By Theorem 4, the covariance between B and C will be positive since the sign of the only directed path from B to C is positive and B and C have no common causes. The covariance between C and D will be negative since the sign of the only directed path from C to D is negative and because for the only common cause of C and D, namely A, all directed paths from A to C are positive and thus of the opposite sign as all directed paths from A to D not through C, which are negative. The covariance between E and F is undetermined because A is a common cause of E and F and the path from A to F consisting of the edge A → F is without sign. The covariance between D and E is also undetermined because the D → E edge is positive but A is a common cause of D and E and sign of the directed path A → B → C → D from A to D is negative and thus is of the opposite sign of the directed path from A to E consisting of the edge A → E which is positive.

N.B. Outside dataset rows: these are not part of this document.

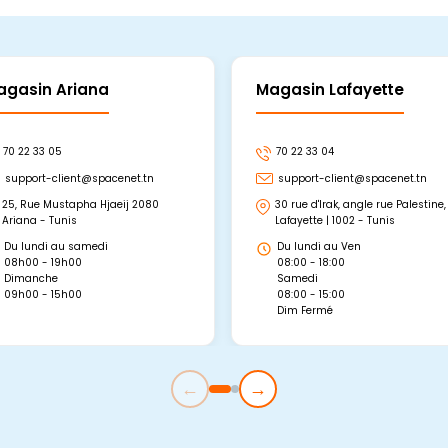
agasin Ariana
Magasin Lafayette
70 22 33 05
70 22 33 04
support-client@spacenet.tn
support-client@spacenet.tn
25, Rue Mustapha Hjaeij 2080
30 rue d'Irak, angle rue Palestine,
Ariana - Tunis
Lafayette | 1002 - Tunis
Du lundi au samedi
Du lundi au Ven
08h00 - 19h00
08:00 - 18:00
Dimanche
Samedi
09h00 - 15h00
08:00 - 15:00
Dim Fermé
←
→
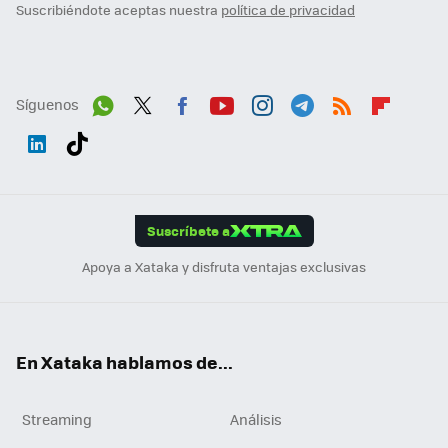
Suscribiéndote aceptas nuestra
política de privacidad
Síguenos
Wh
Twit
Fac
You
Inst
Tele
RSS
Flip
ats
ter
ebo
tub
agr
gra
boa
Link
Tikt
App
ok
e
am
m
rd
edI
ok
Suscríbete a
n
Apoya a Xataka y disfruta ventajas exclusivas
En Xataka hablamos de...
Streaming
Análisis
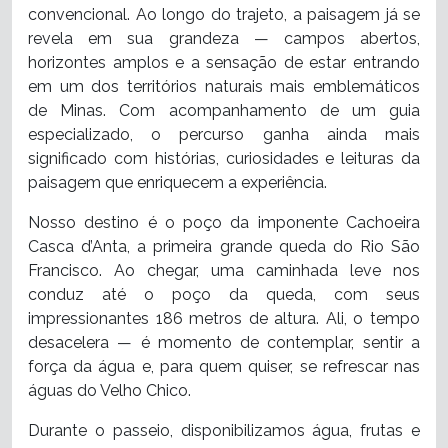
convencional. Ao longo do trajeto, a paisagem já se
revela em sua grandeza — campos abertos,
horizontes amplos e a sensação de estar entrando
em um dos territórios naturais mais emblemáticos
de Minas. Com acompanhamento de um guia
especializado, o percurso ganha ainda mais
significado com histórias, curiosidades e leituras da
paisagem que enriquecem a experiência.
Nosso destino é o poço da imponente Cachoeira
Casca d’Anta, a primeira grande queda do Rio São
Francisco. Ao chegar, uma caminhada leve nos
conduz até o poço da queda, com seus
impressionantes 186 metros de altura. Ali, o tempo
desacelera — é momento de contemplar, sentir a
força da água e, para quem quiser, se refrescar nas
águas do Velho Chico.
Durante o passeio, disponibilizamos água, frutas e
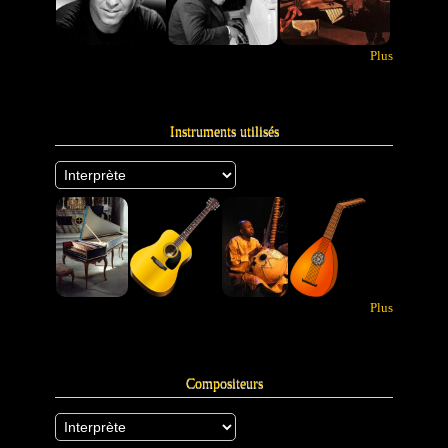
Plus
Instruments utilisés
Plus
Compositeurs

As an additional application of Theorem 4, we return to the example given in the Introduction and illustrated by Figure 1 above, and we show that Theorem 4 can be used to draw conclusions about the presence of causal effects from the data even when data on confounding variables is missing.

Example 4

In Figure 1, recall that antihistamine treatment is denoted by E, asthma incidence by D, air pollution levels by A, and bronchial reactivity by C. Data is available only on antihistamine use E and asthma D. The effect of E on D is confounded by A and C. In this example it is arguably quite reasonable to assume that air pollution has a weak positive monotonic effect on bronchial reactivity, on antihistamine use (relative to bronchial reactivity C, the other parent of E) and on asthma (relative to relative to bronchial reactivity and antihistamine use). It is arguably also quite reasonable to assume that bronchial reactivity has a weak positive monotonic effect on antihistamine use (relative to air pollution) and on asthma (relative to air pollution and antihistamine use). We may then add to Figure 1 the positive signs indicated in Figure 5.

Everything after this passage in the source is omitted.